Just when I was thinking that what could drive the prices so high. I heard a mob following me and throwing stones at me. I heard them shouting “This is Mr. Tulipomania. The guy who brought tulip into our once sacred land”. I wish I could have told them one sentence before being made the scapegoat, “Reason out your mistakes”.

Key Takeaways:

Ø Mass illusion is a common feature during the course of any speculative episode. Before Great Crash, 1929 Irving Fischer of Yale University said, “Stocks have reached a higher plateau and only way forward is up”

Ø Leverage provides the needed fuel to keep the fire going. During 1929, margin calls required only 10% of the underlying value and this is heaven for the speculation hungry people.

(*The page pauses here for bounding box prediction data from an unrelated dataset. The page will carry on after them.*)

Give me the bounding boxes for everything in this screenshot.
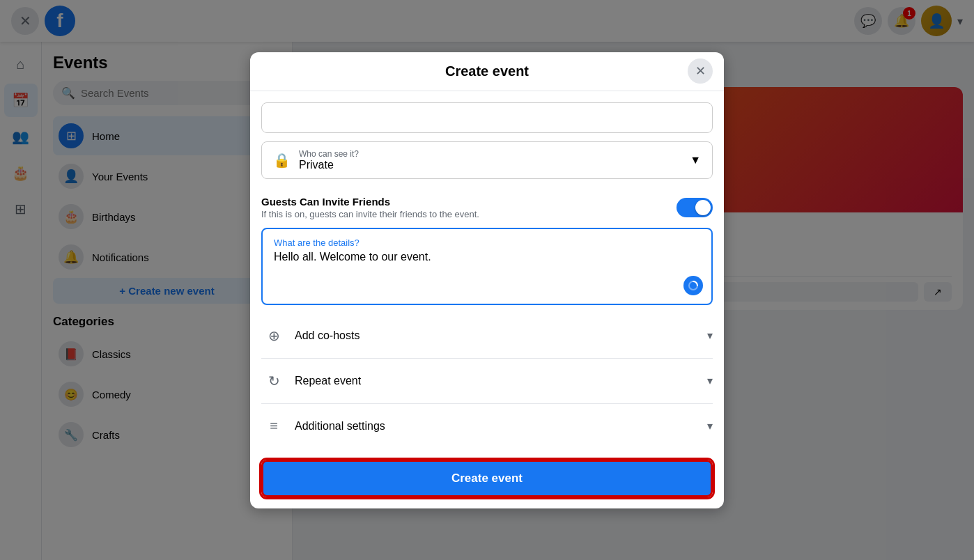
close-icon: ✕ [695,63,706,79]
toggle-knob [695,200,711,215]
settings-icon: ≡ [261,414,286,439]
modal-title: Create event [445,63,529,79]
repeat-icon: ↻ [261,368,286,394]
guests-invite-row: Guests Can Invite Friends If this is on,… [261,187,713,228]
settings-chevron: ▾ [707,419,713,433]
create-event-button[interactable]: Create event [261,460,713,497]
modal-close-button[interactable]: ✕ [688,59,713,84]
cohosts-chevron: ▾ [707,329,713,342]
loading-spinner [683,276,703,295]
privacy-select[interactable]: 🔒 Who can see it? Private ▼ [261,141,713,179]
modal-body: 🔒 Who can see it? Private ▼ Guests Can I… [250,91,724,508]
add-cohosts-row[interactable]: ⊕ Add co-hosts ▾ [261,313,713,359]
details-textarea[interactable]: Hello all. Welcome to our event. [274,251,700,293]
repeat-chevron: ▾ [707,374,713,387]
add-cohosts-icon: ⊕ [261,323,286,348]
create-event-modal: Create event ✕ 🔒 Who can see it? Private… [250,52,724,508]
additional-settings-row[interactable]: ≡ Additional settings ▾ [261,404,713,449]
modal-overlay[interactable]: Create event ✕ 🔒 Who can see it? Private… [0,0,974,560]
expand-rows: ⊕ Add co-hosts ▾ ↻ Repeat event ▾ ≡ Addi… [261,313,713,449]
details-textarea-wrapper: What are the details? Hello all. Welcome… [261,228,713,305]
repeat-event-row[interactable]: ↻ Repeat event ▾ [261,359,713,404]
privacy-dropdown-icon: ▼ [690,154,701,166]
privacy-row: 🔒 Who can see it? Private ▼ [261,141,713,179]
guests-invite-toggle[interactable] [677,198,713,217]
lock-icon: 🔒 [273,152,291,169]
hidden-fields-hint [261,102,713,133]
modal-header: Create event ✕ [250,52,724,91]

Ø Intellectually vulnerable buyer accepted anything for value when it had a chance of doubling next week or month. In 2000, people were buying into stocks at P/E of 600. Ø Everybody wants to be rich believing that they deserve to be rich. They mistake their initial success for skills and start betting heavily until reality hits hard on the face.

Ø Influential people: They are the ones who lead the herd. They don’t dare to buck the trend because of the fear of being called obsolete and insulted. Fidelity’s fund manager Jeremy Vinik was fired for bucking the trend in 1996. He was proved right in 2000 but he had to face insults for 4 years and I don’t think he will ever again buck the trend.

Ø Just before the crash the leveraged position reach their highest levels.

Ø In the aftermath of crash, the angry people set onto find the culprit. And there starts their blame game, which includes everything but speculations.

This is generally what has happened in all the major speculative episodes of the last 3 centuries. Just the main elements are every time disguised in to a newer version. Until and unless people realize that ‘Speculation’ and their ‘emotional indiscipline’ are the culprit, this will happen every now and then. During such periods, for the people who manage to sit tight, it is time to thank our ‘Reasonable historians’.

I think we shall all remember Ben Graham’s immortal words in ‘The Intelligent Investor’

“In the short run, stock market is a voting machine and in the long run it is a weighing machine”.